The Western Digital NVMe Architecture - NAND & Controller

The most interesting aspects of the WD Black 3D NAND SSD come from the new in-house SSD controller and, for the first time, the usage of the 64-layer BICS 3D NAND in one of their retail NVMe SSDs. The 64-layer 3D NAND (BiCS 3) is SanDisk/Toshiba's third-generation 3D NAND. The first two generations had 24 and 48 layers respectively, but saw extremely limited release and neither generation was manufactured in quantities sufficient to displace Toshiba/SanDisk 15nm planar NAND. The production of the 64-layer version is now fully ramped up, and we saw Western Digital use it in the SanDisk Ultra 3D and WD Blue 3D SATA SSDs late last year.

As a refresher, BiCS uses a charge-trap, stacked design that alleviates almost all shortcomings of planar NAND. Bit density can increase from one 3D generation to the next, thanks to predictable scaling in both vertical and lateral dimensions.

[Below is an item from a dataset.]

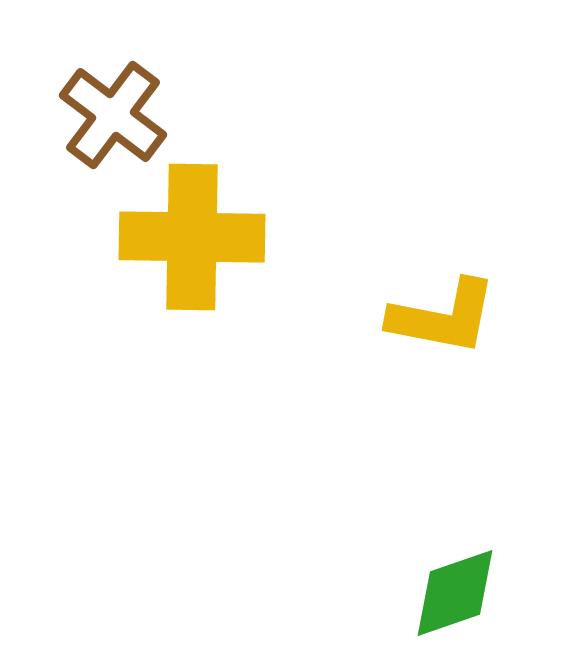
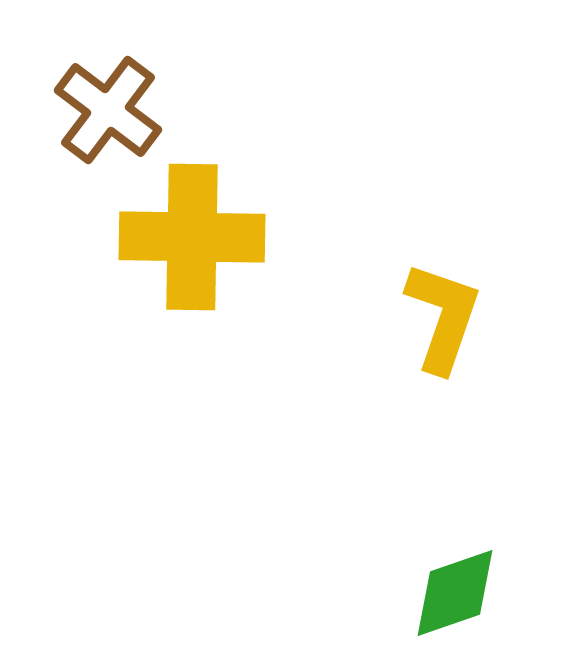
brown cross: moved 5 px left, 5 px up
yellow L-shape: rotated 82 degrees counterclockwise
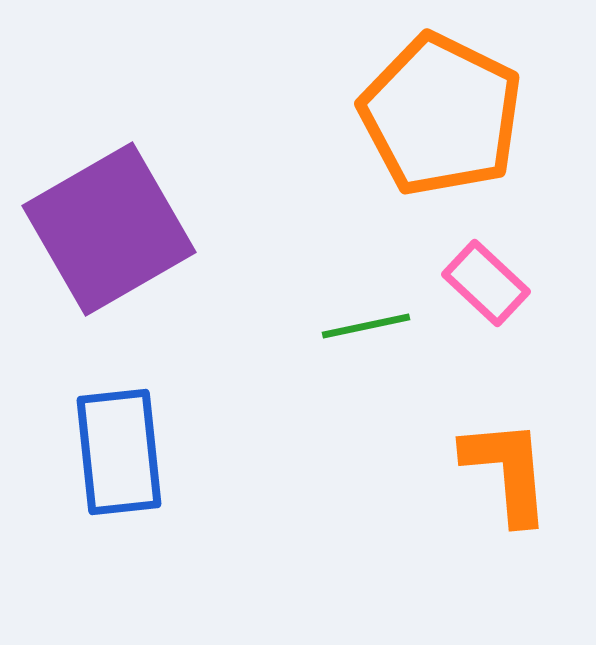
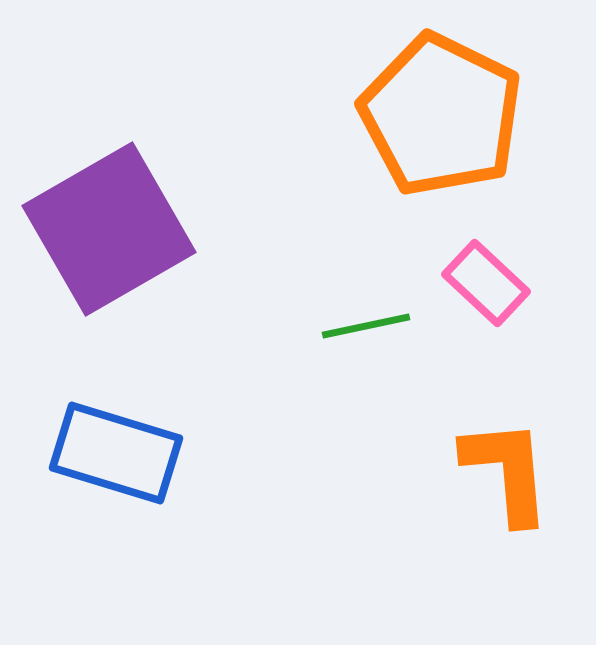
blue rectangle: moved 3 px left, 1 px down; rotated 67 degrees counterclockwise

Availability of a greater number of electrons per NAND cell in the charge trap design compared to planar NAND's floating gate design (at very small geometries) ensures that the reliability and endurance of a 3D NAND cell is almost always better than that of leading-edge planar NAND. The downside is the substantially higher capital investment required to upgrade the 2D NAND producing fab equipment to manufacture 3D NAND wafers.

BiCS 4 (96-layer) is also ramping up production. Most of the 3D NAND volume from Western Digital this year is expected to be the 64-layer BiCS 3 NAND, which is what we see in the WD Black 3D NAND SSD that is being reviewed today.

On the controller front, Western Digital has opted to move from a Marvell solution to an in-house design. The primary reason cited was that they could create an architecture that was optimized for BiCS flash - in particular, the controller wouldn't need to support NAND from other vendors, and, the controller could be architected with the future plans for the BiCS line in mind. This makes sense from a flagship perspective - NVMe SSDs push the performance limits, and it is essential to be able to extract every last bit of performance possible from the available NAND. It is no surprise that almost all flash vendors have their own controller for their flagship NVMe SSDs - Samsung uses its own controllers across all its SSDs and Intel uses its own controller for the SSD 900p (Optane). Even mainstream and low-end SSDs from top tier vendors (using merchant controller silicon) come with firmware customized in-house. Vertical integration (starting from flash fabrication and IC assembly to system integration in the form of NVMe or SATA SSDs) allows vendors to optimize performance for their customers.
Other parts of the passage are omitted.